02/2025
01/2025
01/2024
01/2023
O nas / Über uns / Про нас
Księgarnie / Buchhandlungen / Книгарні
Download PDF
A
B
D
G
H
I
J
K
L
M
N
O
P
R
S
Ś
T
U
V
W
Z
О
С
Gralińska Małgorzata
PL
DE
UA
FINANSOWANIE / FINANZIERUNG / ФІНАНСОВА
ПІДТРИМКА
==*==
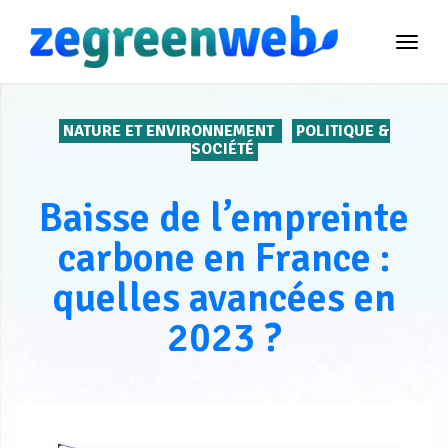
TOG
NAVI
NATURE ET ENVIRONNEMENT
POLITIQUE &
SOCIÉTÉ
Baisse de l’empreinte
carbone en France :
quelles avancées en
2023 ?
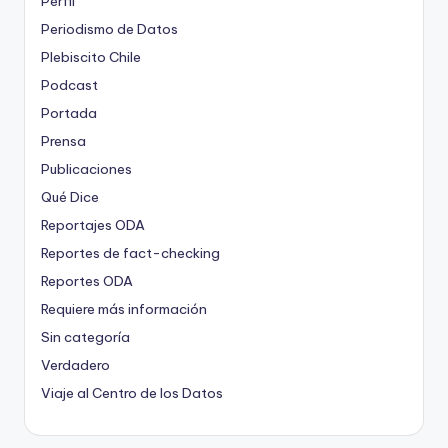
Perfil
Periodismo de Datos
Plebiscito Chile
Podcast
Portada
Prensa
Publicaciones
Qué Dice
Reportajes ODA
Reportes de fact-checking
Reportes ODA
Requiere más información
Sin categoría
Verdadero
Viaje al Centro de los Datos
==*==
# Your instructions
Though the entries above contain pictures, none should be copied; reproduce only the lines between the one holding "POLITIQUE &" and the one holding "Viaje al Centro de los Datos", inclusive, exactly as written.

# Written solution
POLITIQUE &
SOCIÉTÉ
Baisse de l’empreinte
carbone en France :
quelles avancées en
2023 ?
Perfil
Periodismo de Datos
Plebiscito Chile
Podcast
Portada
Prensa
Publicaciones
Qué Dice
Reportajes ODA
Reportes de fact-checking
Reportes ODA
Requiere más información
Sin categoría
Verdadero
Viaje al Centro de los Datos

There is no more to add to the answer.